Crashing the Clinic

By Michael Pottash MD MPH

A few years ago, I began loitering around our pulmonary medicine teaching clinic hoping that my presence would prompt the pulmonary fellows to ask their sicker patients what they understood about advanced lung disease. I even hoped that I might be invited into the patient’s room so that the fellow and I could assess their disease state awareness and provide education if the patient so desired.

We know these conversations are important but we worry about not having the time, of depriving a sick person of hope, of not having the skill to navigate a difficult conversation, and we often assume that patients know how sick they are. And yet, patients desire the opportunity to hear this information and want their clinicians to initiate the conversation. My plan was to show the fellows that patients welcome these conversations, and they can be incorporated into a busy clinical practice.

In working with the fellows, I deemphasized clinical outcomes: We rarely discussed advance directives, code status, or hospice (not to say that we didn’t make a hospice referral or two). We focused on the process of the conversation: asking permission, questioning more than telling, listening more than speaking.

I always recorded the time when I entered and exited the patient’s room. On average, these conversations took thirteen minutes and never more than thirty (for some of the more acute cases). In debriefing, I would always ask the fellow how much time they felt had passed. Inevitably they would overestimate and be surprised by how little time it took to cover so much technical and emotional information with their patient.

Besides seeing how grateful patients were to have had this opportunity, the most rewarding part of the educational experience was when fellows admitted their surprise, despite their assumptions, that patients did not know the stage of their illness, nor what to expect. They couldn’t understand how a patient tethered to an oxygen tank or having been admitted to the hospital several times last month did not know how sick they were. These fellows spend the other half of their training running a busy intensive care unit, and I know their dismay in admitting a critically ill person for the final days of life. I know their frustration when the patient or their family don’t seem to know the extent of the illness. And I watched them realize that the problem was here in their clinic.

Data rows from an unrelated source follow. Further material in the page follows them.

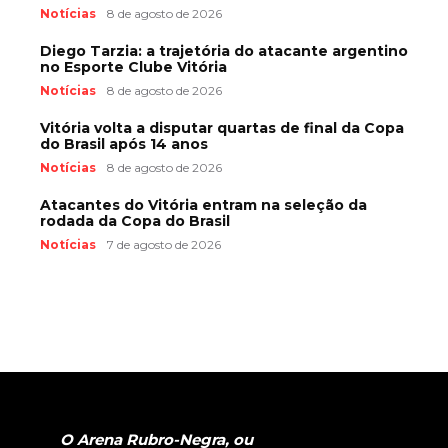
Notícias
8 de agosto de 2026
Diego Tarzia: a trajetória do atacante argentino
no Esporte Clube Vitória
Notícias
8 de agosto de 2026
Vitória volta a disputar quartas de final da Copa
do Brasil após 14 anos
Notícias
8 de agosto de 2026
Atacantes do Vitória entram na seleção da
rodada da Copa do Brasil
Notícias
7 de agosto de 2026
O Arena Rubro-Negra, ou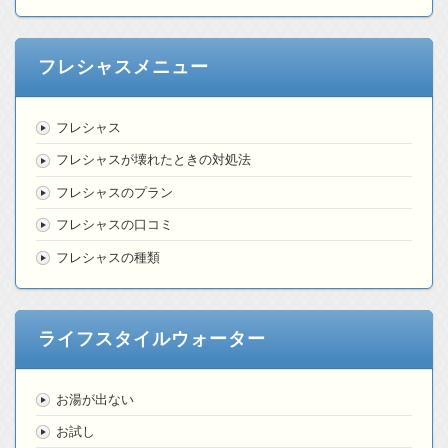
フレシャスメニュー
フレシャス
フレシャスが壊れたときの対処法
フレシャスのプラン
フレシャスの口コミ
フレシャスの種類
ライフスタイルウォーター
お湯が出ない
お試し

I remember one such patient. She was thin, frail, and short of breath at rest, even with the assist of her oxygen tank. She must know what comes next, the fellow told me. I suggested we find out. She had a sense of how sick she was, but no one had ever asked if she knew nor gave her the opportunity to ask questions about the future. The fellow admitted that he wouldn’t have asked, assuming she must have known, feeling pressured to move to the next patient, scared to make her depressed. To his surprise, the patient expressed her gratitude. The fellow admitted that in less than ten minutes we provided her with the most important doctor’s appointment of her life.

I got busy and I don’t hang out in the fellow’s pulmonary clinic anymore. Though I still think about that time and wonder what I learned. I didn’t keep track of how many advance directives we completed. I don’t remember how many DNR orders we entered. But I remember how we felt in those moments when the patient expressed their gratitude for the difficult information. I remember when the fellow realized that they could make a difference for the patient with a few minutes and some open-ended questions. And I remember that our learners need the opportunity to practice these conversations with their patients so that, like any other clinical skill, they will improve.

These conversations are the first thing to be jettisoned when we feel uncomfortable, or clinic gets busy. Educators should prioritize these conversations so that their learners have practice opportunities in training.

Michael Pottash MD MPH is a palliative medicine physician at MedStar Washington Hospital Center and associate professor of medicine at Georgetown University School of Medicine.